[Taxacom] Reasons for Hominidae, pongidae and Panidae

John Grehan jgrehan at sciencebuff.org
Mon Dec 20 05:24:45 CST 2010


Well I guess one may always ascribe motives of separatness, but in this case my preference is in reference to quite a range of fossil taxa, some of which appear to be more closely related to orangutans and some to humans. Quite a number of both are given generic designations and quite a few are monotypic or nearly so.
 
John Grehan

________________________________

From: Robin Leech [mailto:releech at telusplanet.net]
Sent: Sun 12/19/2010 11:56 PM
To: Stephen Thorpe; John Grehan; taxacom at mailman.nhm.ku.edu
Subject: Reasons for Hominidae, pongidae and Panidae



Stephen and John,

Mammalogists and ornithologists have ways of doing just that.  I have always
felt that they have so few organisms to work with that they need a more
spread
out classification. It is their way to keep busy and employed.

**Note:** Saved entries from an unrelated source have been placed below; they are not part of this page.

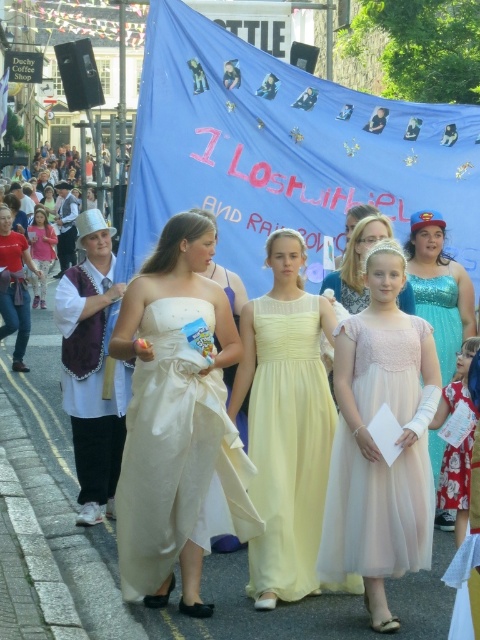 You are a photographer trying to capture a clear shot of both the pale pink tulle dress at center and the light pink satin dress at center. Since you want to ensure both are visible, which dress should you focus on first to account for their sizes?

The pale pink tulle dress at center is taller than the light pink satin dress at center, so you should focus on the pale pink tulle dress at center first to ensure it is fully in frame before adjusting for the smaller one.

You are a photographer trying to capture the light yellow satin dress at center. You need to position yourself at point A, which is located at coordinates (286, 422). Is this point the correct location to focus on the light yellow satin dress at center?

Yes, the point at coordinates (286, 422) corresponds to the light yellow satin dress at center, so positioning yourself there would correctly focus on it.

Based on the scene description, where is the light yellow satin dress at center located in the image?

The light yellow satin dress at center is located at point 0.662 on the x axis and 0.596 on the y axis. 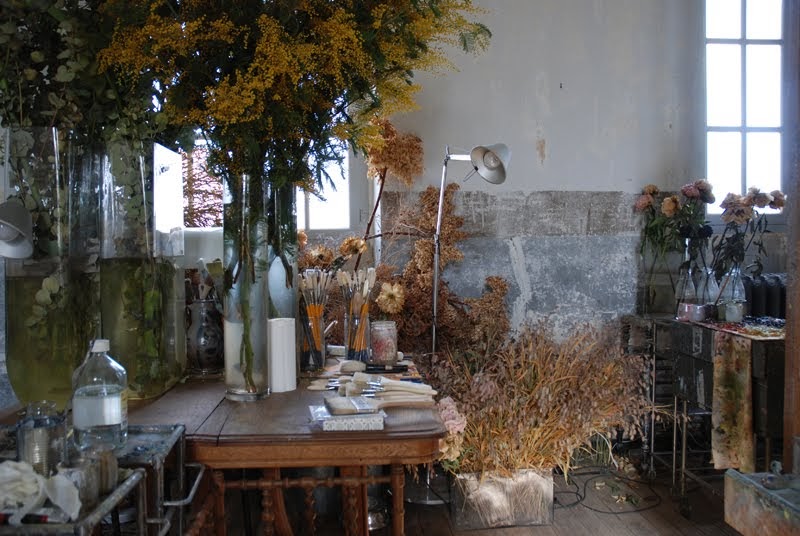 Locate an element on the screen. table is located at coordinates (244, 421), (298, 451). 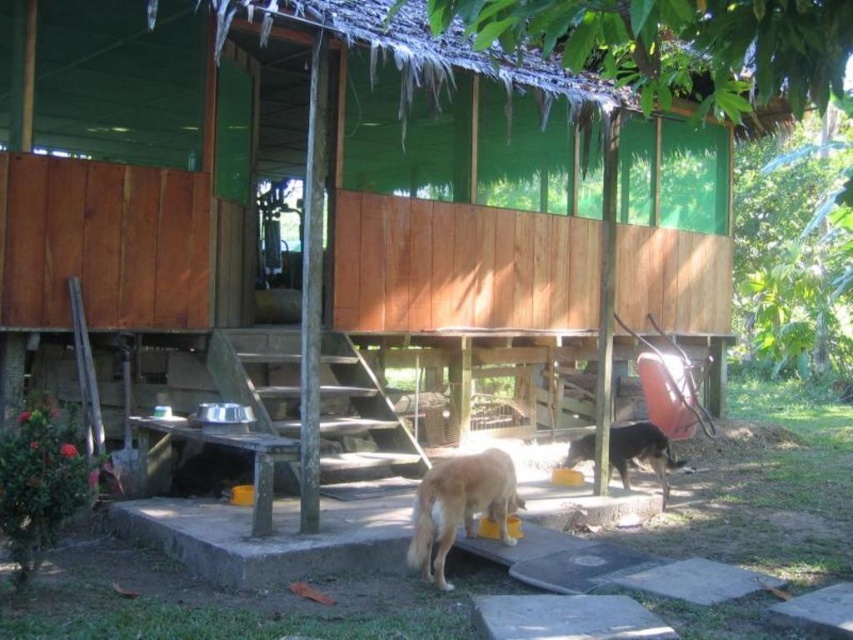 You are standing at the base of the wooden steps leading to the cabin. You see a golden fur dog at lower center and a brown fur dog at lower center. Which dog is closer to you?

The golden fur dog at lower center is closer to you because it is positioned over the brown fur dog at lower center, indicating it is in front and nearer to your viewpoint.

Please provide the 2D coordinates of the golden fur dog at lower center in the image.

The golden fur dog at lower center is located at coordinates (459, 506).

You are a visitor approaching the wooden platform where the entrance is located. You see a golden fur dog at lower center and a brown fur dog at lower center. Can you safely walk between them without stepping on either dog? Please explain your reasoning based on the distance between them.

The golden fur dog at lower center and brown fur dog at lower center are 7.23 feet apart. Since the average person requires about 2 feet of space to walk comfortably between two objects, the 7.23 feet distance allows sufficient space to walk safely between them without stepping on either dog. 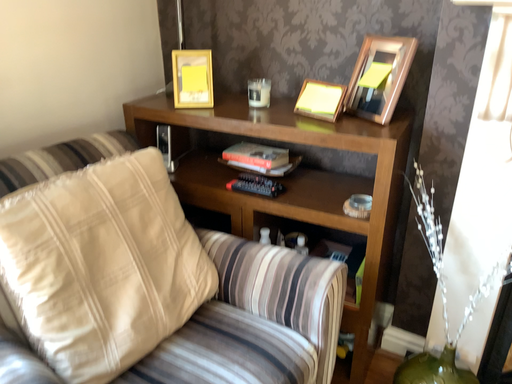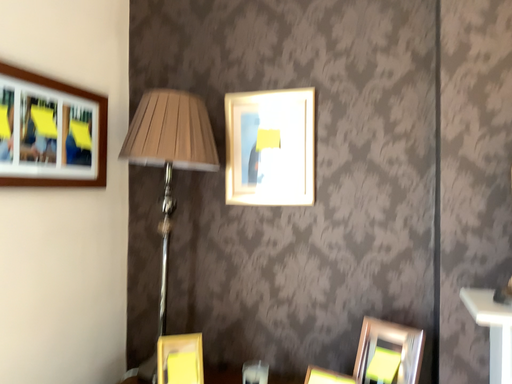 Question: Which way did the camera rotate in the video?

Choices:
 (A) rotated left
 (B) rotated right

Answer: (B)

Ever notice how many museums will have 2 mammalogists, 2 ornithologists,
but only 1 entomologist or arthropodologist?

Check out the Ichneumonids and Braconids some time.  The problems that the
hymenopterists have who study these families is that they are running out of
space
below the family level for all the multi-subfamilies, etc., to accommodate
the gazillions
of genera and species.  Kinda like what occurs in some beetle families such
as weevils.
I can see establishing a new subordinal level, such as Ichneumonia, and that
being the
upping of the superfamily Ichneumonoidea one level.  This upping is being
done in order
to open up the family and subfamily groups.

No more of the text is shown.